Sulpice took away from this ceremony in the presence of a crowded congregation an impression at once perfumed and dazzling: the perfumes of flowers, the play of light, the greetings of the organ, and within and about him, all the intoxication of love, singing a song of happiness.

All that was now far away! nearly six years had elapsed since that day, six years of bitter struggle, during which Vaudrey fought the harder, defended his ideas of liberty with fervid eloquence, disputed step by step, and through intense work came to the front, living at Paris just as he did in the province, having his books brought from there to his apartment in the Rue de la Chaussée d'Antin, close to the railroad that he took every morning when he regretfully left Adrienne, Adrienne to whom he returned every evening that political meetings and protracted sittings did not rob him of those happy evenings, which were in truth the only evenings that he really lived.

Adrienne seldom went out, not caring to display herself and shunning the bustle, living at Paris, as at Grenoble, in peaceful seclusion, caring only for the existence of her husband, his work, and his speeches that he prepared with so much courageous labor.

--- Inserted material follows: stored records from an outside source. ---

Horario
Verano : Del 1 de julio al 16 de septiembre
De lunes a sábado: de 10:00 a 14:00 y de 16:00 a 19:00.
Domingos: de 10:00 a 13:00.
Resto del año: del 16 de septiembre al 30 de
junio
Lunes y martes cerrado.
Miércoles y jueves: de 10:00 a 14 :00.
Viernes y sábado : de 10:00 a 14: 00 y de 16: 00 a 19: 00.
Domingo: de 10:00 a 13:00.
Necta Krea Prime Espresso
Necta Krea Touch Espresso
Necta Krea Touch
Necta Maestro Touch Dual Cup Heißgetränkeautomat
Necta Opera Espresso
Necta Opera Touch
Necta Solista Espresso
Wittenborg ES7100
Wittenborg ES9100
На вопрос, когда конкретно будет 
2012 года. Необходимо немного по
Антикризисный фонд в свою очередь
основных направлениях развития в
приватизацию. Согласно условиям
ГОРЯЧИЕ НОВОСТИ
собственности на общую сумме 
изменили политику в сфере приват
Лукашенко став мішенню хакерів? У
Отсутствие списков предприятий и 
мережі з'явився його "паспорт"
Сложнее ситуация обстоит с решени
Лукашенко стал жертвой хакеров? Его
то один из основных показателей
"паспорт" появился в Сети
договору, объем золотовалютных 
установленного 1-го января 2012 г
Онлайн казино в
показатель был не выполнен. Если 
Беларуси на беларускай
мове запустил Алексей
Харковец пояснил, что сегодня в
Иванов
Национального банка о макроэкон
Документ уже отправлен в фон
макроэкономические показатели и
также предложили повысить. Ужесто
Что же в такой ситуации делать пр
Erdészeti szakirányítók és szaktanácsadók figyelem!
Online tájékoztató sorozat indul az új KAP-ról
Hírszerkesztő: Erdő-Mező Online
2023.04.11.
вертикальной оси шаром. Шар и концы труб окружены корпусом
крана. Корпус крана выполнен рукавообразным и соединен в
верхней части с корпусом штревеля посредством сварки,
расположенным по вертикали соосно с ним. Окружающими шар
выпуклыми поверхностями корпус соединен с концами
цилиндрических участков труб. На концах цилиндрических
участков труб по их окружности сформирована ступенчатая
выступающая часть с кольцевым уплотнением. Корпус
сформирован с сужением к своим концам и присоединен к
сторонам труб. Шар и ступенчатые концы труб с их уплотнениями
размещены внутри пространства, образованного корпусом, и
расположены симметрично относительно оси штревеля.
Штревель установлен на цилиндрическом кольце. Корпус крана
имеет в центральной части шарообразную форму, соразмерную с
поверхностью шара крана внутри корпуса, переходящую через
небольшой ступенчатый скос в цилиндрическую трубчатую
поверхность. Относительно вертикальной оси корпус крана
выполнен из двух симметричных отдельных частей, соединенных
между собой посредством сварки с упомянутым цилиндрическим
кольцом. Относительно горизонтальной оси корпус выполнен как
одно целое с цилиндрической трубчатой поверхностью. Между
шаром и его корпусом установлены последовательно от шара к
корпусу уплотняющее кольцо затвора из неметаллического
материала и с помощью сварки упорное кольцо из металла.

She sat up with him until very late, glancing over the books, the summaries of the laws and the old parliamentary reports.

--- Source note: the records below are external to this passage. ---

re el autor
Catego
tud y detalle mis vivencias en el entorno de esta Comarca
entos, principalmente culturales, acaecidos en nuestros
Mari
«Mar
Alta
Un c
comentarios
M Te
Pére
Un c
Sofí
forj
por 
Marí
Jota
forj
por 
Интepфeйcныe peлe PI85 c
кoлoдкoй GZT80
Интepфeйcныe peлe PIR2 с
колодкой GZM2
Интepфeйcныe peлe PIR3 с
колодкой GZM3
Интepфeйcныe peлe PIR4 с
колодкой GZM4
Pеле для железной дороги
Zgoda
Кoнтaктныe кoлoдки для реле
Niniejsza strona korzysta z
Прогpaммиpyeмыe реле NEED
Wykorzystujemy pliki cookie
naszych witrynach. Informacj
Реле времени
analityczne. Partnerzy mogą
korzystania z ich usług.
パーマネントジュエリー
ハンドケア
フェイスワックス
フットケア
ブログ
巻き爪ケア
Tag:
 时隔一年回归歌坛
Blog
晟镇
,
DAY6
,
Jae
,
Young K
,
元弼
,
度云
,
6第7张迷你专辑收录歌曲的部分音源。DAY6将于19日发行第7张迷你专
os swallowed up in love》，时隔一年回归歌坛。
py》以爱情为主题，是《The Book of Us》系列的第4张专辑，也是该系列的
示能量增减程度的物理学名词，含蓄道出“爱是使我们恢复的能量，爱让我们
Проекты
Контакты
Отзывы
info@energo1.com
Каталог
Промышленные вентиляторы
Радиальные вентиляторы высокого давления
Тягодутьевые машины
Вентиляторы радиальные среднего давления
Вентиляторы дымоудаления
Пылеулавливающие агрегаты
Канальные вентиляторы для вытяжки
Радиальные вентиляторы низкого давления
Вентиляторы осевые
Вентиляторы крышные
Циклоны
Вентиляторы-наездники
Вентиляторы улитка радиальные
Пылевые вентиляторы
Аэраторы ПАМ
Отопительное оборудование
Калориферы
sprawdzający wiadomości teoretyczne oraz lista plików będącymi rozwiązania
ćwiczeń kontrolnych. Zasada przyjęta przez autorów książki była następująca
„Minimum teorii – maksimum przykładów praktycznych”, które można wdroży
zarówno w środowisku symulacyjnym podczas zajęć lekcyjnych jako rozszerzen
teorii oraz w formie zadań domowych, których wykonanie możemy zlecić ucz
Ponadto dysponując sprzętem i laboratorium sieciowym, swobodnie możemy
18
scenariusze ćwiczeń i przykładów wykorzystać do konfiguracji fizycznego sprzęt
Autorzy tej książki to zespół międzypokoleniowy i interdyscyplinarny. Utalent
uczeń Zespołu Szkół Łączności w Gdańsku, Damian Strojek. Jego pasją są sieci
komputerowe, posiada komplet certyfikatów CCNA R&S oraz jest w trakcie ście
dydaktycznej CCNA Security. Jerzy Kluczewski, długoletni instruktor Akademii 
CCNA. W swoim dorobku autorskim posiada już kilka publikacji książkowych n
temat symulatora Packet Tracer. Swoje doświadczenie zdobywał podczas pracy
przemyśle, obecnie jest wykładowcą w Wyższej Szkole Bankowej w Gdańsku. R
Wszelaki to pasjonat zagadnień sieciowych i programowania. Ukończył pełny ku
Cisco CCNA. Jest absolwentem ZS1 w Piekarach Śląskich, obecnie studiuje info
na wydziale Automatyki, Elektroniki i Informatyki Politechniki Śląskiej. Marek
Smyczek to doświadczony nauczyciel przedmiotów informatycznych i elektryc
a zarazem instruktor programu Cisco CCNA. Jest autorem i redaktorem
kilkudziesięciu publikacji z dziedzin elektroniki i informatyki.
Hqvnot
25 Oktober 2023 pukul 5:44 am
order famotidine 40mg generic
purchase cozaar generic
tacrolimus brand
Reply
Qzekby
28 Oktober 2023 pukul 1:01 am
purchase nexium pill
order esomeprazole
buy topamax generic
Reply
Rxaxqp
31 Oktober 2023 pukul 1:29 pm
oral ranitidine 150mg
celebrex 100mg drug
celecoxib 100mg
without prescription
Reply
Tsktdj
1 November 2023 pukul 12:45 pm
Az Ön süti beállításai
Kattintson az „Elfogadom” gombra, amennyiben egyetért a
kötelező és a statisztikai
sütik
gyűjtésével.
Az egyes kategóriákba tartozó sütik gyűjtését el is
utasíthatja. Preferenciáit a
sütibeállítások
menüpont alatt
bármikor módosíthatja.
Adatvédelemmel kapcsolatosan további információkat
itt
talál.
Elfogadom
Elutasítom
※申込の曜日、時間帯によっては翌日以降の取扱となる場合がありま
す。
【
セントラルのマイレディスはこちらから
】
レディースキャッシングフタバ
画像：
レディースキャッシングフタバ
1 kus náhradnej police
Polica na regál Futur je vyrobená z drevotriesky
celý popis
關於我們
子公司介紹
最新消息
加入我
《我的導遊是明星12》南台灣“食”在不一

At times she was terrified at the ardor with which Sulpice devoted himself to these occupations. She greatly desired to take her part and was grieved at being unable to assist him by writing from his dictation, or by examining these old books. She felt terribly anxious when Vaudrey had to make a speech from the tribune. She dared not go to hear him, but knowing that he was to speak, she had not the courage to remain at home. Anxiously she ascended to the public gallery. She shuddered and was almost ready to faint, when she heard the voice of the president break what seemed to her an icy silence, with the words: Monsieur Vaudrey has the ear of the Assembly.

The sound of Sulpice's voice seemed changed to her. Fearfully she asked herself if fright was strangling him. She dared not look at him. It seemed to her that the people were laughing, making a disturbance and coughing, but not listening to him. Why had she come? She would never do so again. An icy chill took possession of her. Then suddenly she heard a storm of applause that seemed like an outburst of sympathy. Hands were clapped, voices applauded. She half raised herself, and leaning upon the rail of the gallery, saw Sulpice between the crowded heads, towering above the immense audience, radiant and calm, standing with his arms folded or his hands resting on the tribune, below the chair occupied by a motionless, white-cravatted man, and throwing back his fair head, hurling, as from a full heart, his words, his wishes and his faith. All this she saw with supreme happiness and felt proud of the man whose name she bore.

At that moment, she would fain have cried out to every one that she was his, that she adored him, that he was her pride, even as she was his joy! She would like to have folded him to her, to cling to his neck and to repeat before all that crowd: I love you!

But she reserved all her tender effusions for the intimacy of their home, in order to calm the enthusiasm, oftentimes desperate, of this nervous man whom everything threw into a feverish excitement, this grand man, as they called him at Grenoble, who was for her only a great child whom she adored and kept in check by her girlish devotion combined with her motherly, delicate attentions.

Vaudrey, however, more ambitious to do good than to obtain power, and spending his life in the conflicts of the Chamber, saw the years slipping away without realizing that he was making any progress, not a single step forward in the direction of his goal. Since the war, the years had passed for him as well as for those of his generation, with confusing rapidity, and suddenly, all at once, after having been in some sense slumbering, flattering himself that a man of thirty has a future before him, he was rudely awakened to the astonishing truth that he was forty.

Forty! Sulpice had experienced a certain melancholy in advancing the figure by ten, and whatever position he had acquired within his party, within the circle of his friends, his dream was to reach still higher, he was tired of playing second-rate parts, and eager to stand before the footlights in full blaze, in the first rôle.

In the snug interior that Adrienne furnished, he enjoyed all material happiness. She soothed him, brought his dreams back to the region of the real, terrified at times by his discouragements, his anger, and still more by his illusions concerning men and things.